Attenborough Centre for the Creative Arts
A windy mid-week evening at a venue attached to a university campus doesn’t seem like the typical setting for ambitious experiments in music. However, Caterina Barbieri and Myriam Bleau each displayed performances that peeled apart sound and exposed its wires — often literally.
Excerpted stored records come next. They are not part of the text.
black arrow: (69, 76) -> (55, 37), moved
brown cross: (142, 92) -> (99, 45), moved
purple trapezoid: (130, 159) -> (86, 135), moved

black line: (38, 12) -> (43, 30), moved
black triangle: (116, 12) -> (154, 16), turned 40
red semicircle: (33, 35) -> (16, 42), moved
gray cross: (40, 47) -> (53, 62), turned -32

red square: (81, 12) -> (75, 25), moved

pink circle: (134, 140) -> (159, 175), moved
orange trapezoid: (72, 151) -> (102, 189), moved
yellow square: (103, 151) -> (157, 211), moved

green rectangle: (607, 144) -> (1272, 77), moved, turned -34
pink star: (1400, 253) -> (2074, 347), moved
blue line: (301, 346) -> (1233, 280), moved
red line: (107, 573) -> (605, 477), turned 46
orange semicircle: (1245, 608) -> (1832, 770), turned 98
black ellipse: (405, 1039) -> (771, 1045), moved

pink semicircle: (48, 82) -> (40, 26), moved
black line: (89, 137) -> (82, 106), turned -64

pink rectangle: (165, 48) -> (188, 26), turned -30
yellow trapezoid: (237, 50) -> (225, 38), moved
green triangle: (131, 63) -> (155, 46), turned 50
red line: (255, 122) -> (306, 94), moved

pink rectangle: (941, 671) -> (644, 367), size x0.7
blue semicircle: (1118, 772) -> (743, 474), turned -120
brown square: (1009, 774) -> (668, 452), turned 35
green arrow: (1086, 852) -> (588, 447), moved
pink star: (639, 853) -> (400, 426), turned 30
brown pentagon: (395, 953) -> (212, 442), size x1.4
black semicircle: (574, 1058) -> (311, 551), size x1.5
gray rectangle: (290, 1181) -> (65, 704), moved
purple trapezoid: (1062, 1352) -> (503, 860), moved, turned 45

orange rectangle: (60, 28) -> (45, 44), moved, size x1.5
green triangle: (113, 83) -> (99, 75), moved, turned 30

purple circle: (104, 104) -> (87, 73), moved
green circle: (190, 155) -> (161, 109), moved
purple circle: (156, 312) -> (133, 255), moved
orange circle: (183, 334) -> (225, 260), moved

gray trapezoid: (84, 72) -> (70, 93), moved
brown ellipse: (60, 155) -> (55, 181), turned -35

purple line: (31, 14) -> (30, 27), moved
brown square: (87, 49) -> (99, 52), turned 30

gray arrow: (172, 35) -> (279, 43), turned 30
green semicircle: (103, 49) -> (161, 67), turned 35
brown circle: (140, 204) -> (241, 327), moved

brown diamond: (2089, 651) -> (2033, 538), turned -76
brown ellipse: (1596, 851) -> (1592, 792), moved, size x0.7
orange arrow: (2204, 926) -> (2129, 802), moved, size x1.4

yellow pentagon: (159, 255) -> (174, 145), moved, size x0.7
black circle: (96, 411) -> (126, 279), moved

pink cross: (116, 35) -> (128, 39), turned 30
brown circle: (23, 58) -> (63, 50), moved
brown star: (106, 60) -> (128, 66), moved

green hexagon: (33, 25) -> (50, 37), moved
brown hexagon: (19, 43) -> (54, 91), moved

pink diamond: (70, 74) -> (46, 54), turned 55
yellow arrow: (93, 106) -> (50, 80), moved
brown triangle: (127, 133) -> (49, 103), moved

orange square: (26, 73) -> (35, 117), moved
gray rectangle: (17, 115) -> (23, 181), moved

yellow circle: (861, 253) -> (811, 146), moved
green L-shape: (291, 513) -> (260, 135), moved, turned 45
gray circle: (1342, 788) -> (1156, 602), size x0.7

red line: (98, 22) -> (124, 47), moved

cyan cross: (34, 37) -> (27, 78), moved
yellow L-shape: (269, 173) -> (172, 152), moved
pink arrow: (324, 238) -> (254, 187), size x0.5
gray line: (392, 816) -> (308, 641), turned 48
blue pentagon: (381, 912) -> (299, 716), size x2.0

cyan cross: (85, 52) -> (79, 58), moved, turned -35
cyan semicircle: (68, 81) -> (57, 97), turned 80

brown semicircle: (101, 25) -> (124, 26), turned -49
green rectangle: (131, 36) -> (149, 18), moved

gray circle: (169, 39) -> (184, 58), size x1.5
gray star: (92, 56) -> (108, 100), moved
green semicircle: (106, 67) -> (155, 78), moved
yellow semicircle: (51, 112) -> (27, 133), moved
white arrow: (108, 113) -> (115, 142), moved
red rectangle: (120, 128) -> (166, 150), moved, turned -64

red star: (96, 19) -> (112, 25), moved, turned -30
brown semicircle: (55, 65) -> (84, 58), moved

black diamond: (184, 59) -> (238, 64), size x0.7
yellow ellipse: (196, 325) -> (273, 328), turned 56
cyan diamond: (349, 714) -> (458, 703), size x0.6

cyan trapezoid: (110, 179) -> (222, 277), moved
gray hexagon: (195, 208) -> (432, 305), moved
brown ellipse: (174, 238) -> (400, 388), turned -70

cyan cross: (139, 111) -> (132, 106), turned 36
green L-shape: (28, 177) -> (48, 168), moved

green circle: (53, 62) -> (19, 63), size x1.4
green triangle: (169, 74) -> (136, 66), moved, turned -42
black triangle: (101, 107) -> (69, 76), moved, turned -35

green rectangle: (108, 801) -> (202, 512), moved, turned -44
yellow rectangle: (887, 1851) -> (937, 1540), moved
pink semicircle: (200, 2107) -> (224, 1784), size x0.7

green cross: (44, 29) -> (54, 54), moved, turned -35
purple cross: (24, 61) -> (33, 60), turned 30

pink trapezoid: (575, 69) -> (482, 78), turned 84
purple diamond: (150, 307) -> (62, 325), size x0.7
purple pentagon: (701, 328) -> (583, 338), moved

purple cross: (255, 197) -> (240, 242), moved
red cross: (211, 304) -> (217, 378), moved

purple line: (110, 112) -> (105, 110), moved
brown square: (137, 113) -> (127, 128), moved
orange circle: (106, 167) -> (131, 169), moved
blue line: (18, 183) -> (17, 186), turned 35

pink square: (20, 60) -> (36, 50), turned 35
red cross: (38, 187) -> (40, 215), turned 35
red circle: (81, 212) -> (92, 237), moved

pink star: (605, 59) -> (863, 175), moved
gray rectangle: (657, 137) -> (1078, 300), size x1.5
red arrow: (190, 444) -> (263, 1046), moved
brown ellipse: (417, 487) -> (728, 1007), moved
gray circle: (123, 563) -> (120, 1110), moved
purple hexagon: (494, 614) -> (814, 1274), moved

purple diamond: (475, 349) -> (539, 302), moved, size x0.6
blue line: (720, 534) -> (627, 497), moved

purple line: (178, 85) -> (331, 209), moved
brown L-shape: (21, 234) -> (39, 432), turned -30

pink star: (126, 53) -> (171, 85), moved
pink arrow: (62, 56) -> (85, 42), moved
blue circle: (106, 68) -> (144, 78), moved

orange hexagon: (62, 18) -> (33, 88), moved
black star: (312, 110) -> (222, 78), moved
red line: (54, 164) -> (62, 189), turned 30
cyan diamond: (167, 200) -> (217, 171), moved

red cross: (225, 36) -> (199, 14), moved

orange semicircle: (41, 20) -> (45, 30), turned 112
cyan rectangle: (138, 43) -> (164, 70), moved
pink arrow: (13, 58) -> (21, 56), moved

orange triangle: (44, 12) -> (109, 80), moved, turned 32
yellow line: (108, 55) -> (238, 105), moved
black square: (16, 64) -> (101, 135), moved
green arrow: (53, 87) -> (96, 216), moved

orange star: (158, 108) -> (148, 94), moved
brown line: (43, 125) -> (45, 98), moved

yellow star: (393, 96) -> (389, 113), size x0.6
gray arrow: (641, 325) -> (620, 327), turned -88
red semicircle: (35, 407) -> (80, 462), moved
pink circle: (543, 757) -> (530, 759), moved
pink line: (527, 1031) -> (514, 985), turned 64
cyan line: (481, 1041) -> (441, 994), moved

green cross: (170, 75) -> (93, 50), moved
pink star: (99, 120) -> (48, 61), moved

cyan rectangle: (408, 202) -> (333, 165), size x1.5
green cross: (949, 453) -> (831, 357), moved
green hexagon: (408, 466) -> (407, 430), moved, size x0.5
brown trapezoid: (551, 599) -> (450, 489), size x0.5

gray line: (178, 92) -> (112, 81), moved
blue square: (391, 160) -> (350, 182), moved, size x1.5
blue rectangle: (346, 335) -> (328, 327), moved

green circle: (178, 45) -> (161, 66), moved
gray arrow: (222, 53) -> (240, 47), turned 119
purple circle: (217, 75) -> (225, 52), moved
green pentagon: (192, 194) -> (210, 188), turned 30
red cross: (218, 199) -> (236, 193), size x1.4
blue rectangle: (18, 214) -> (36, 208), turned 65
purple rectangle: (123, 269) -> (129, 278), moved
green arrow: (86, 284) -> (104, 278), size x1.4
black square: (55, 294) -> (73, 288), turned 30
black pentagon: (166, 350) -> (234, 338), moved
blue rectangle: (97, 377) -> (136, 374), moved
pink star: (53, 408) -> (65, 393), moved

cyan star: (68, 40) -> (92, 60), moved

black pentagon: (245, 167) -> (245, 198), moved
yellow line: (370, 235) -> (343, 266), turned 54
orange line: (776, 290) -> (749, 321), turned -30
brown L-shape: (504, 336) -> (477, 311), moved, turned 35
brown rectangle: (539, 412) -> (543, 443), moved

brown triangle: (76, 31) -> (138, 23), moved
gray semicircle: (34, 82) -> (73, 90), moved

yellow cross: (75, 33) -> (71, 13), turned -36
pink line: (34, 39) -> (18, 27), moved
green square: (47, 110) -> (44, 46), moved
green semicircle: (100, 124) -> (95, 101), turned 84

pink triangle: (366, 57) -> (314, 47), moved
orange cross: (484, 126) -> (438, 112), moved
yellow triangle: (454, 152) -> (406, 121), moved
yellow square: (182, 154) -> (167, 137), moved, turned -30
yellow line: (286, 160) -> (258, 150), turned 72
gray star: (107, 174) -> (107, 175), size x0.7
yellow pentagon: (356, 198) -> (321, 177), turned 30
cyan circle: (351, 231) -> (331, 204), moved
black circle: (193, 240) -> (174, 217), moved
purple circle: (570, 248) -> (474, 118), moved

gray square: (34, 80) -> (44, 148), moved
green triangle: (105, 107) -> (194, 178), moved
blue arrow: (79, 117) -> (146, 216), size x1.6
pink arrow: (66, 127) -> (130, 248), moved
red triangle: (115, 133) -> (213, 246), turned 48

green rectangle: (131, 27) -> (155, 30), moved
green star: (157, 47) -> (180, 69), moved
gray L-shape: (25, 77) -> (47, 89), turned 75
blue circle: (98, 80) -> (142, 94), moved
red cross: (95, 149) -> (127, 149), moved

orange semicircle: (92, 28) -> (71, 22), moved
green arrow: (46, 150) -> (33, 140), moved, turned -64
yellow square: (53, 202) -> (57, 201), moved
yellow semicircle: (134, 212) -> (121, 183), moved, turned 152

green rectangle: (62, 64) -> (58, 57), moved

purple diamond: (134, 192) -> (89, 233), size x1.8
A stream of people trickled into the auditorium for another night of ACCA Digital held as part of Brighton Digital Festival’s fortnight of events dedicated to technology, creativity and digital culture. The room dimmed to black for the arrival of Canadian artist Myriam Bleau, and an artist is exactly what the crowd got as she unravelled her tactile AV sequence Ballistics. Motion-sensitive orbs dangled expectantly in the air, before Bleau swept around the stage like a seasoned theatre performer, swinging, grasping and propelling them to create serendipitous collisions of sound. The space punctuated with percussive bursts and stabs of synth; she demonstrated interactivity in its purest form – something others lay claim to but rarely achieve with such intrigue.
Bleau’s performance was physical to the degree that it veered on athleticism. Yet, when Barbieri arrived on stage, the centre of activity shifted from dramatic movements to gripping visualisations and dynamic sound. Drawing from her 2019 LP Ecstatic Computation, Barbieri’s haunting melodies filled and stretched the intimate space to the point that the venue felt several times its actual size.
Much of Barbieri’s sound harnessed the scale and pure emotion of a rave anthem, but she sidestepped the usual room-shattering drops for drawn-out sonic explorations: think arpeggiated melodies, sprawling synths, and gradual crescendos. Barbieri trades in mystery, not predictability.
Multimedia artist Ruben Spini provided the show’s visuals, the likes of which are rarely seen in this kind of context. AV sets tend to favour lasers, intense lighting, and geometric patterns projected on screen. However, Spini whipped up a deliberately haphazard quality with tilted first-person footage of rugged landscapes, leaving ample room for Barbieri to tease complexities through the music. Sight and sound levelled into a complete symbiosis, the handmade images complementing Barbieri’s intricate manoeuvring of her trademark modular setup: a jungle of patch cables threaded beneath her hands like exposed arteries.
As the Italian producer worked her way through the album, she patiently led the crowd through moods and, seemingly, eras. Otherworldly tracks like Closest Approach to Your Orbit and Bow of Perception felt reminiscent of sci-fi from decades past, like a composer’s interpretation of the future. Yet, the music was rooted unmistakably in the present-day as Barbieri pivoted to crushing soundscapes and glitchy rhythms that subverted expectations.
Relief came in holistic bursts of lightness: uplifting harmonies mirrored in Spini’s visualisations of sunlight breaking through clouds, Barbieri herself veiled in God rays. Drawing the evening to a close, she entered into the ethereal Arrows of Time and delivered an unexpected moment of majesty. Enveloped in smoke, her back arched dramatically, she raised a microphone to her mouth and layered the track’s hymnal vocals, as though a full choir was hidden behind her. For all the technical prowess she had demonstrated, Barbieri used the final minutes of the set to remind the crowd that there is undeniably human soul in what she does. And then, disguised by a waterfall of fog, she was gone.